Beyond the specifics of Bisie, I am also making a larger point about artisanal mining and the conflicts between artisanal miners and companies, so I will take this opportunity to up the ante on Money’s challenge and make the claim as clearly and as boldly as I possibly can. I am indeed arguing that these conflicts between industrial and artisanal miners are among the most significant conflicts happening in the world today – politically, philosophically and morally – and that how they play out is going to have a major impact on future global political economy and state transformation. There are a couple of major reasons for this: one is the rising global demand for minerals used in green and digital technologies, combined with the phenomenal increase in the number of artisanal miners globally. This rising population of people dependent on digging has been brought about by their dispossession from land and from formal employment. Corporate efforts to control the supply chain will inevitably lead to more conflicts between artisanal miners and mining companies; uprooted miners will go on to other places, where their work will again be followed and exploited by the companies. Perhaps even more important, and more world-historically transformative, than the struggle between these entities (the diggers versus the companies) is the conceptual substance of the conflict. It is not just about the struggle for resources, but about what kinds of land and water use arrangements, and what ideas and values, will dominate the world scene in the future. Will the common denominator of all economic transactions continue to be private property, or will more collectivist, collaborative and complicated arrangements rear their head against that unquestioned monolith and the global corporate actors that benefit from it?
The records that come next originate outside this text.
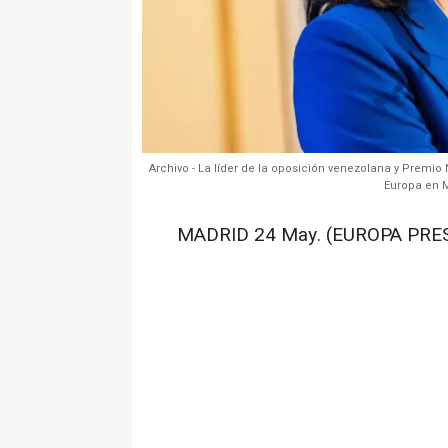
Archivo - La líder de la oposición venezolana y Premio
Europa en M
MADRID 24 May. (EUROPA PRES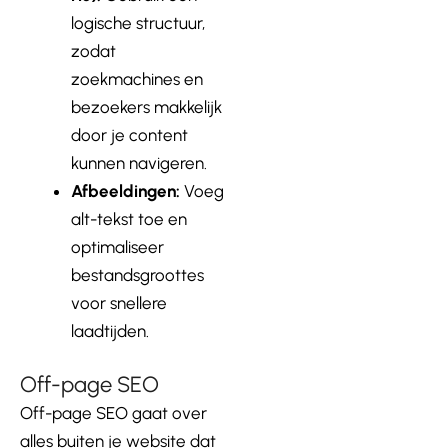
logische structuur,
zodat
zoekmachines en
bezoekers makkelijk
door je content
kunnen navigeren.
Afbeeldingen:
Voeg
alt-tekst toe en
optimaliseer
bestandsgroottes
voor snellere
laadtijden.
Off-page SEO
Off-page SEO gaat over
alles buiten je website dat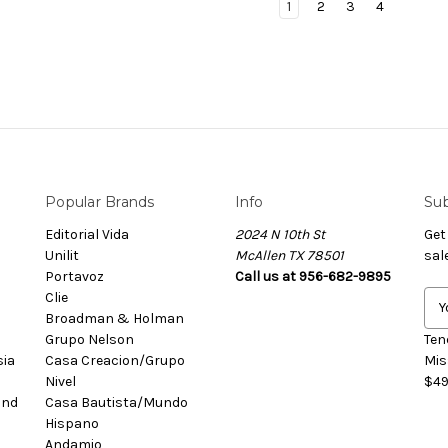
1
2
3
4
Popular Brands
Info
Sub
Editorial Vida
2024 N 10th St
Get
Unilit
McAllen TX 78501
sal
Portavoz
Call us at 956-682-9895
Clie
E
Broadman & Holman
m
Grupo Nelson
a
Ten
sia
Casa Creacion/Grupo
i
Mis
Nivel
l
$49
and
Casa Bautista/Mundo
A
Hispano
d
Andamio
d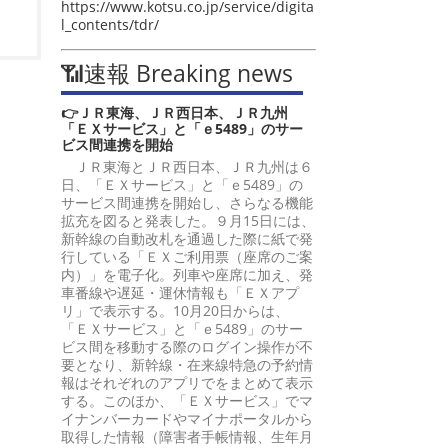
https://www.kotsu.co.jp/service/digita
l_contents/tdr/
📶速報 Breaking news
👉ＪＲ東海、ＪＲ西日本、ＪＲ九州
「ＥＸサービス」と「ｅ5489」のサー
ビス間連携を開始
ＪＲ東海とＪＲ西日本、ＪＲ九州は６
日、「ＥＸサービス」と「ｅ5489」の
サービス間連携を開始し、さらなる機能
拡充を図ると発表した。９月15日には、
新幹線の自動改札を通過した際に紙で発
行している「ＥＸご利用票（座席のご案
内）」を電子化。列車や座席に加え、発
車番線や遅延・運休情報も「ＥＸアプ
リ」で表示する。10月20日からは、
「ＥＸサービス」と「ｅ5489」のサー
ビス間を移動する際のログイン操作が不
要となり、新幹線・在来線特急の予約情
報はそれぞれのアプリでをまとめて表示
する。このほか、「ＥＸサービス」でマ
イナンバーカードやマイナポータルから
取得した情報（障害者手帳情報、生年月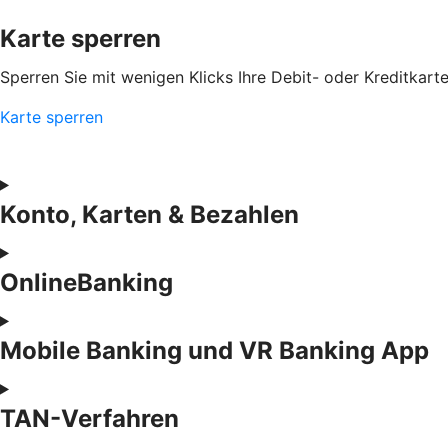
Karte sperren
Sperren Sie mit wenigen Klicks Ihre Debit- oder Kreditkart
Karte sperren
Konto, Karten & Bezahlen
OnlineBanking
Mobile Banking und VR Banking App
TAN-Verfahren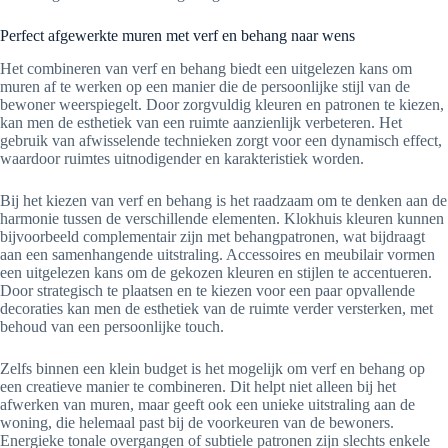
Perfect afgewerkte muren met verf en behang naar wens
Het combineren van verf en behang biedt een uitgelezen kans om
muren af te werken op een manier die de persoonlijke stijl van de
bewoner weerspiegelt. Door zorgvuldig kleuren en patronen te kiezen,
kan men de esthetiek van een ruimte aanzienlijk verbeteren. Het
gebruik van afwisselende technieken zorgt voor een dynamisch effect,
waardoor ruimtes uitnodigender en karakteristiek worden.
Bij het kiezen van verf en behang is het raadzaam om te denken aan de
harmonie tussen de verschillende elementen. Klokhuis kleuren kunnen
bijvoorbeeld complementair zijn met behangpatronen, wat bijdraagt
aan een samenhangende uitstraling. Accessoires en meubilair vormen
een uitgelezen kans om de gekozen kleuren en stijlen te accentueren.
Door strategisch te plaatsen en te kiezen voor een paar opvallende
decoraties kan men de esthetiek van de ruimte verder versterken, met
behoud van een persoonlijke touch.
Zelfs binnen een klein budget is het mogelijk om verf en behang op
een creatieve manier te combineren. Dit helpt niet alleen bij het
afwerken van muren, maar geeft ook een unieke uitstraling aan de
woning, die helemaal past bij de voorkeuren van de bewoners.
Energieke tonale overgangen of subtiele patronen zijn slechts enkele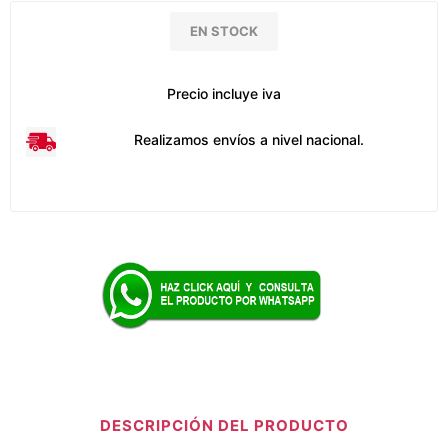
EN STOCK
Precio incluye iva
Realizamos envíos a nivel nacional.
DESCRIPCIÓN DEL PRODUCTO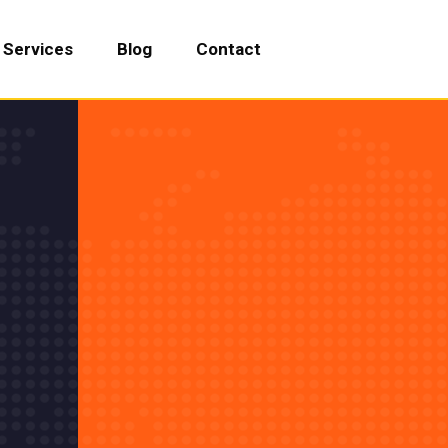
Services
Blog
Contact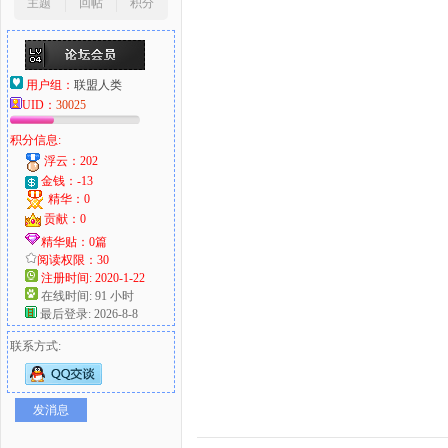
主题
回帖
积分
用户组：
联盟人类
UID：
30025
积分信息:
浮云：202
金钱：-13
精华：0
贡献：0
精华贴：0篇
阅读权限：30
注册时间: 2020-1-22
在线时间: 91 小时
最后登录: 2026-8-8
联系方式:
发消息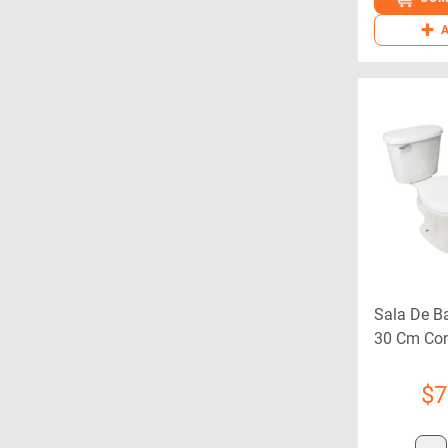
+
Sala De B
30 Cm Con
$
7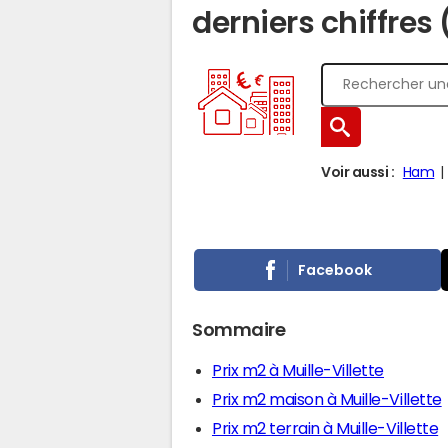
derniers chiffres
Voir aussi :
Ham
Facebook
Sommaire
Prix m2 à Muille-Villette
Prix m2 maison à Muille-Villette
Prix m2 terrain à Muille-Villette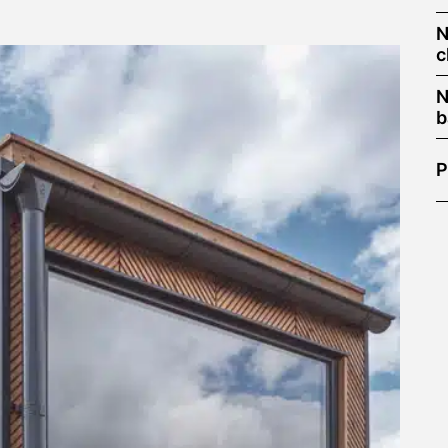
N
c
N
b
P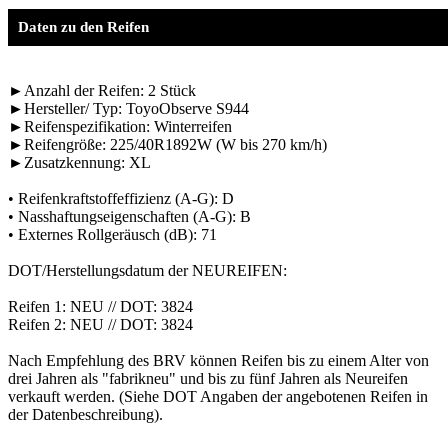
Daten zu den Reifen
►Anzahl der Reifen: 2 Stück
►Hersteller/ Typ: ToyoObserve S944
►Reifenspezifikation: Winterreifen
►Reifengröße: 225/40R1892W (W bis 270 km/h)
►Zusatzkennung: XL
• Reifenkraftstoffeffizienz (A-G): D
• Nasshaftungseigenschaften (A-G): B
• Externes Rollgeräusch (dB): 71
DOT/Herstellungsdatum der NEUREIFEN:
Reifen 1: NEU // DOT: 3824
Reifen 2: NEU // DOT: 3824
Nach Empfehlung des BRV können Reifen bis zu einem Alter von
drei Jahren als "fabrikneu" und bis zu fünf Jahren als Neureifen
verkauft werden. (Siehe DOT Angaben der angebotenen Reifen in
der Datenbeschreibung).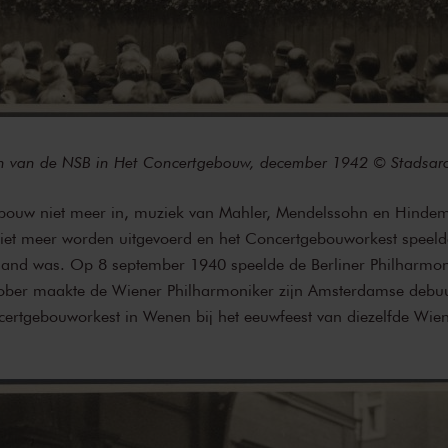
aan van de NSB in Het Concertgebouw, december 1942 © Stadsar
bouw niet meer in, muziek van Mahler, Mendelssohn en Hindem
iet meer worden uitgevoerd en het Concertgebouworkest speel
 hand was. Op 8 september 1940 speelde de Berliner Philharmon
ober maakte de Wiener Philharmoniker zijn Amsterdamse debuut
ertgebouworkest in Wenen bij het eeuwfeest van diezelfde Wie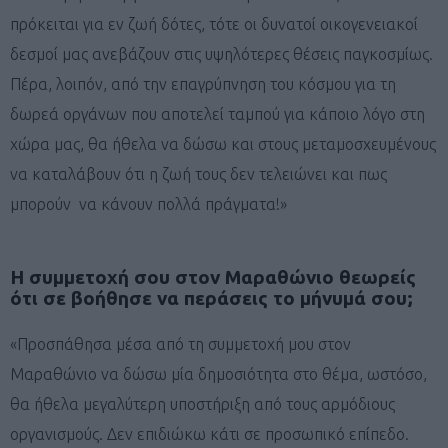
πρόκειται για εν ζωή δότες, τότε οι δυνατοί οικογενειακοί
δεσμοί μας ανεβάζουν στις υψηλότερες θέσεις παγκοσμίως.
Πέρα, λοιπόν, από την επαγρύπνηση του κόσμου για τη
δωρεά οργάνων που αποτελεί ταμπού για κάποιο λόγο στη
χώρα μας, θα ήθελα να δώσω και στους μεταμοσχευμένους
να καταλάβουν ότι η ζωή τους δεν τελειώνει και πως
μπορούν να κάνουν πολλά πράγματα!»
Η συμμετοχή σου στον Μαραθώνιο θεωρείς
ότι σε βοήθησε να περάσεις το μήνυμά σου;
«Προσπάθησα μέσα από τη συμμετοχή μου στον
Μαραθώνιο να δώσω μία δημοσιότητα στο θέμα, ωστόσο,
θα ήθελα μεγαλύτερη υποστήριξη από τους αρμόδιους
οργανισμούς. Δεν επιδιώκω κάτι σε προσωπικό επίπεδο.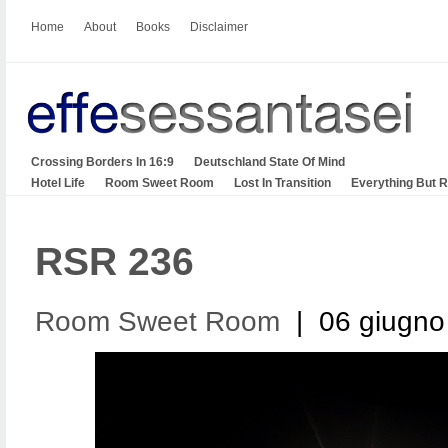
Home
About
Books
Disclaimer
Crossing Borders In 16:9
Deutschland State Of Mind
Hotel Life
Room Sweet Room
Lost In Transition
Everything But 
RSR 236
Room Sweet Room
| 06 giugno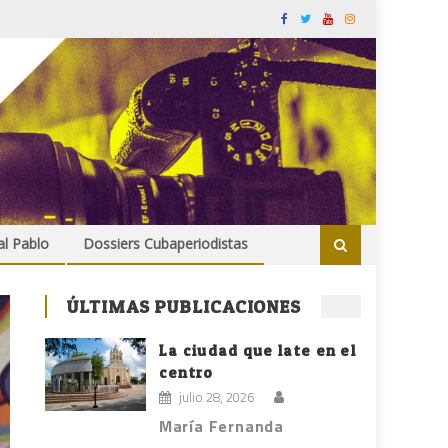
al Pablo
Dossiers Cubaperiodistas
ÚLTIMAS PUBLICACIONES
La ciudad que late en el
centro
julio 28, 2026
María Fernanda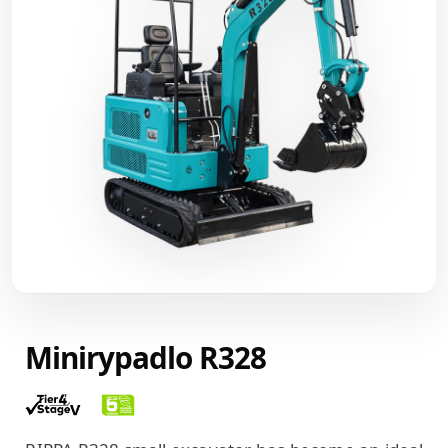
Minirypadlo R328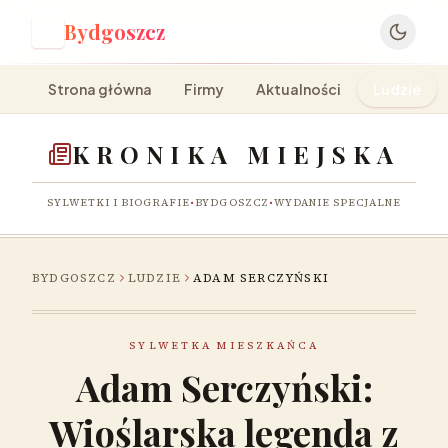
Bydgoszcz
B
Strona główna
Firmy
Aktualności
Ludzie
KRONIKA MIEJSKA
SYLWETKI I BIOGRAFIE
•
BYDGOSZCZ
•
WYDANIE SPECJALNE
BYDGOSZCZ
LUDZIE
ADAM SERCZYŃSKI
SYLWETKA MIESZKAŃCA
Adam Serczyński:
Wioślarska legenda z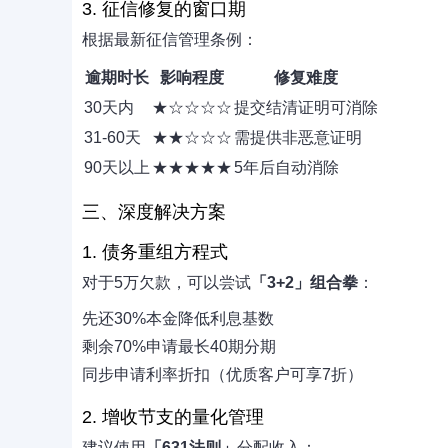
3. 征信修复的窗口期
根据最新征信管理条例：
逾期时长
影响程度
修复难度
30天内
★☆☆☆☆
提交结清证明可消除
31-60天
★★☆☆☆
需提供非恶意证明
90天以上
★★★★★
5年后自动消除
三、深度解决方案
1. 债务重组方程式
对于5万欠款，可以尝试
「3+2」组合拳
：
先还30%本金降低利息基数
剩余70%申请最长40期分期
同步申请利率折扣（优质客户可享7折）
2. 增收节支的量化管理
建议使用
「631法则」
分配收入：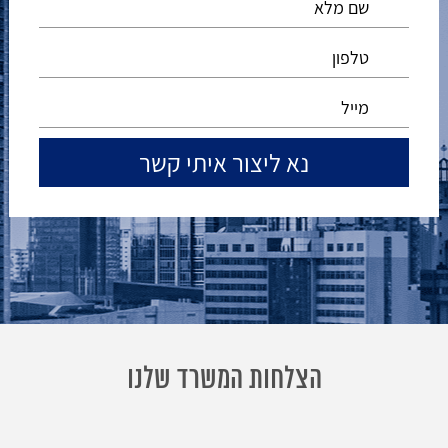
הצלחות המשרד שלנו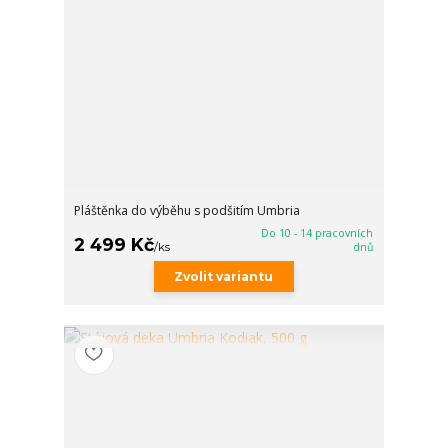
Pláštěnka do výběhu s podšitím Umbria
Do 10 - 14 pracovních
2 499 Kč
/
ks
dnů
Zvolit variantu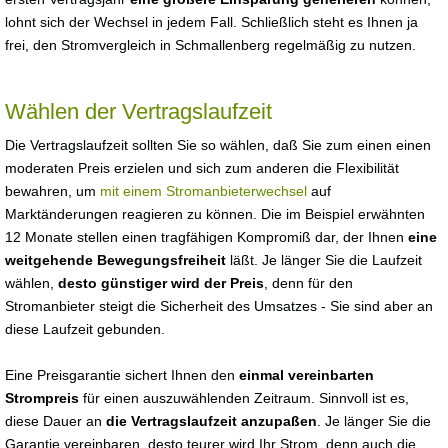
lohnt sich der Wechsel in jedem Fall. Schließlich steht es Ihnen ja
frei, den Stromvergleich in Schmallenberg regelmäßig zu nutzen.
Wählen der Vertragslaufzeit
Die Vertragslaufzeit sollten Sie so wählen, daß Sie zum einen einen
moderaten Preis erzielen und sich zum anderen die Flexibilität
bewahren, um
mit einem Stromanbieterwechsel
auf
Marktänderungen reagieren zu können. Die im Beispiel erwähnten
12 Monate stellen einen tragfähigen Kompromiß dar, der Ihnen
eine
weitgehende Bewegungsfreiheit
läßt. Je länger Sie die Laufzeit
wählen,
desto günstiger wird der Preis
, denn für den
Stromanbieter steigt die Sicherheit des Umsatzes - Sie sind aber an
diese Laufzeit gebunden.
Eine Preisgarantie sichert Ihnen den
einmal vereinbarten
Strompreis
für einen auszuwählenden Zeitraum. Sinnvoll ist es,
diese Dauer an
die Vertragslaufzeit anzupaßen
. Je länger Sie die
Garantie vereinbaren, desto teurer wird Ihr Strom, denn auch die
Artisanal miners are on the front line of this conflict and will help to decide in what direction it goes. This is essentially a struggle to define what matters to us as a species. We know this is true because we see it in diggers’ resistance (for lack of a better word) to private property and paper bureaucracy, and in their invocation of ancestors, friendship and mutual indebtedness in opposition to concepts of absolute ownership. One of the main arguments of my book is that diggers tend to be very aware of the fact that they are challenging dominant global understandings (‘the eyes of the world’ or ‘the ways of whites’). They are also often highly aware of their own world-historical economic, social and political importance vis-à-vis the owners of capital. Together with all of the different people and spirits that their work brings together, and all the many more who depend on their work, these diggers have the ability to give mining companies and the concept of private property a run for their money. For many diggers in Eastern Congo, what happened at Bisie is not only a case in point, but an important moment in this historical struggle against mining companies and the very concept of private property (mainly the idea that one company could own that whole hill). Who is anyone else to tell them they are wrong?

References

1 P. Schouten (2022) Roadblock Politics: the origin of violence in Central Africa. Cambridge: Cambridge University Press.

2 A. Ghosh (2022) The Nutmeg’s Curse: parables for a planet in crisis. Chicago IL: University of Chicago Press.